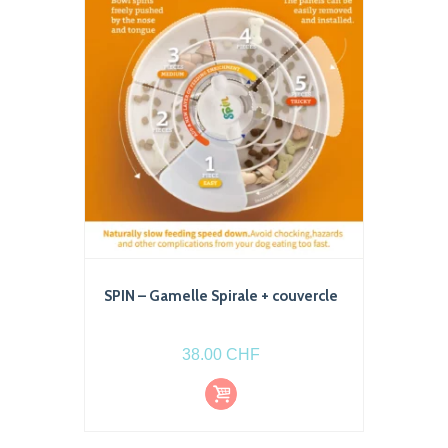
SPIN – Gamelle Spirale + couvercle
38.00
CHF
Ajout
er au
pani
er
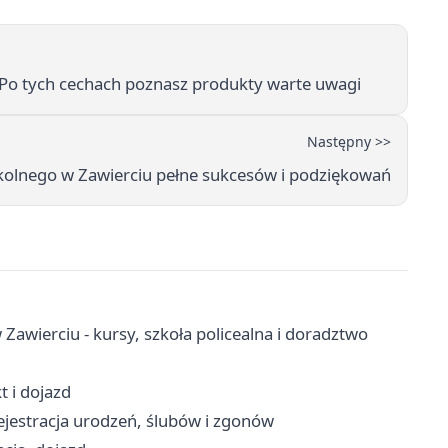
o tych cechach poznasz produkty warte uwagi
Następny >>
kolnego w Zawierciu pełne sukcesów i podziękowań
wierciu - kursy, szkoła policealna i doradztwo
 i dojazd
ejestracja urodzeń, ślubów i zgonów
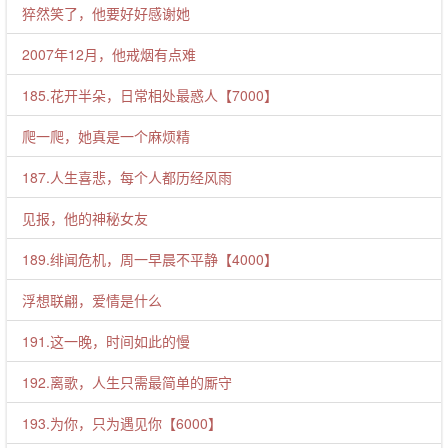
猝然笑了，他要好好感谢她
2007年12月，他戒烟有点难
185.花开半朵，日常相处最惑人【7000】
爬一爬，她真是一个麻烦精
187.人生喜悲，每个人都历经风雨
见报，他的神秘女友
189.绯闻危机，周一早晨不平静【4000】
浮想联翩，爱情是什么
191.这一晚，时间如此的慢
192.离歌，人生只需最简单的厮守
193.为你，只为遇见你【6000】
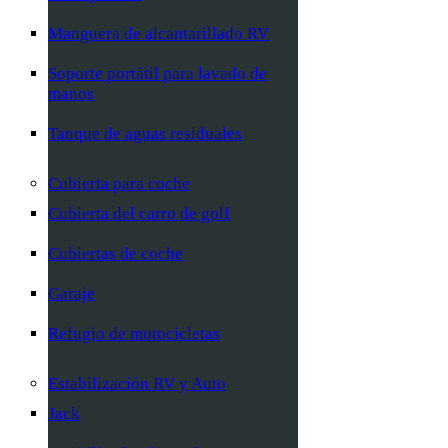
Manguera de alcantarillado RV
Soporte portátil para lavado de
manos
Tanque de aguas residuales
Cubierta para coche
Cubierta del carro de golf
Cubiertas de coche
Garaje
Refugio de motocicletas
Estabilización RV y Auto
Jack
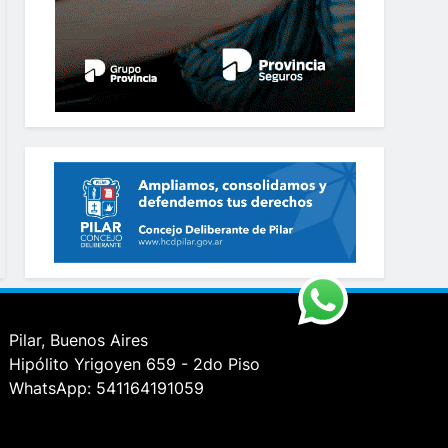
Pilar, Buenos Aires
Hipólito Yrigoyen 659 - 2do Piso
WhatsApp: 541164191059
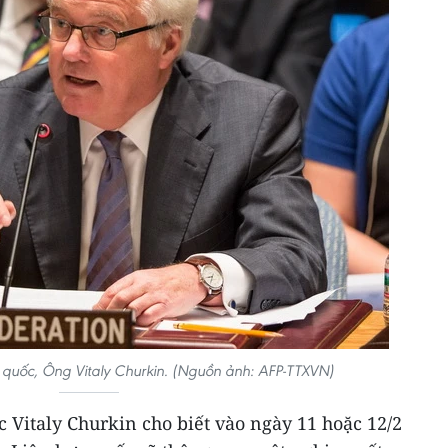
p quốc, Ông Vitaly Churkin. (Nguồn ảnh: AFP-TTXVN)
c Vitaly Churkin cho biết vào ngày 11 hoặc 12/2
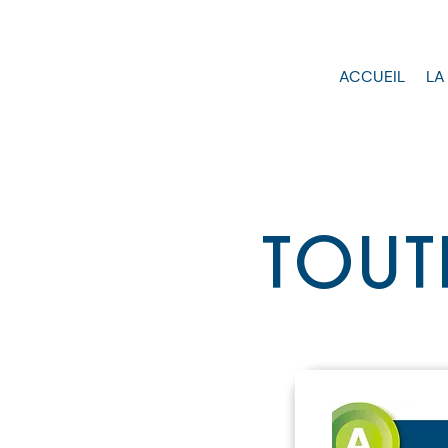
ACCUEIL
LA
TOUT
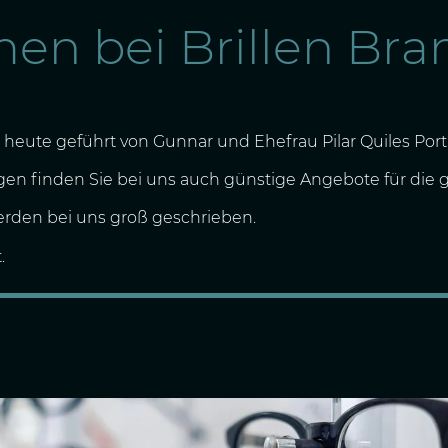
en bei Brillen Bran
heute geführt von Gunnar und Ehefrau Pilar Quiles Port
n finden Sie bei uns auch günstige Angebote für die g
rden bei uns groß geschrieben.
.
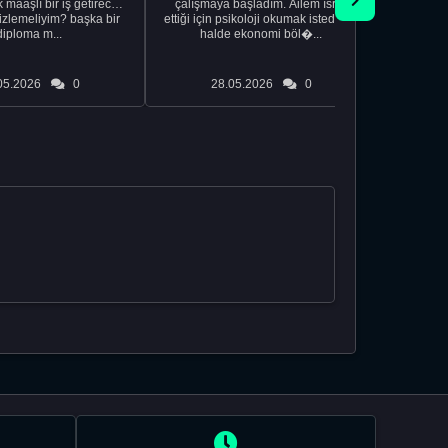
maaşlı bir iş getirecek
çalışmaya başladım. Ailem ısrar
taşınd
izlemeliyim? başka bir
ettiği için psikoloji okumak istediğim
zamanlar
diploma m...
halde ekonomi böl�...
otel
05.2026
0
28.05.2026
0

+ + + + + + +

■ What the exercise asks ■
Only an exact copy of the entries, with no pictures, is expected as the answer.

■ Solution to the exercise ■
SPIN – Gamelle Spirale + couvercle
38.00
CHF
Ajout
er au
pani
er
o tych cechach poznasz produkty warte uwagi
Następny >>
kolnego w Zawierciu pełne sukcesów i podziękowań
wierciu - kursy, szkoła policealna i doradztwo
 i dojazd
ejestracja urodzeń, ślubów i zgonów
猝然笑了，他要好好感谢她
2007年12月，他戒烟有点难
185.花开半朵，日常相处最惑人【7000】
爬一爬，她真是一个麻烦精
187.人生喜悲，每个人都历经风雨
见报，他的神秘女友
189.绯闻危机，周一早晨不平静【4000】
浮想联翩，爱情是什么
191.这一晚，时间如此的慢
192.离歌，人生只需最简单的厮守
193.为你，只为遇见你【6000】
Manguera de alcantarillado RV
Soporte portátil para lavado de
manos
Tanque de aguas residuales
Cubierta para coche
Cubierta del carro de golf
Cubiertas de coche
Garaje
Refugio de motocicletas
Estabilización RV y Auto
Jack
Pilar, Buenos Aires
Hipólito Yrigoyen 659 - 2do Piso
WhatsApp: 541164191059
p quốc, Ông Vitaly Churkin. (Nguồn ảnh: AFP-TTXVN)
c Vitaly Churkin cho biết vào ngày 11 hoặc 12/2
ACCUEIL
LA
TOUT
en bei Brillen Bran
heute geführt von Gunnar und Ehefrau Pilar Quiles Port
n finden Sie bei uns auch günstige Angebote für die g
rden bei uns groß geschrieben.
.
maaşlı bir iş getirecek
çalışmaya başladım. Ailem ısrar
taşınd
izlemeliyim? başka bir
ettiği için psikoloji okumak istediğim
zamanlar
diploma m...
halde ekonomi böl�...
otel
05.2026
0
28.05.2026
0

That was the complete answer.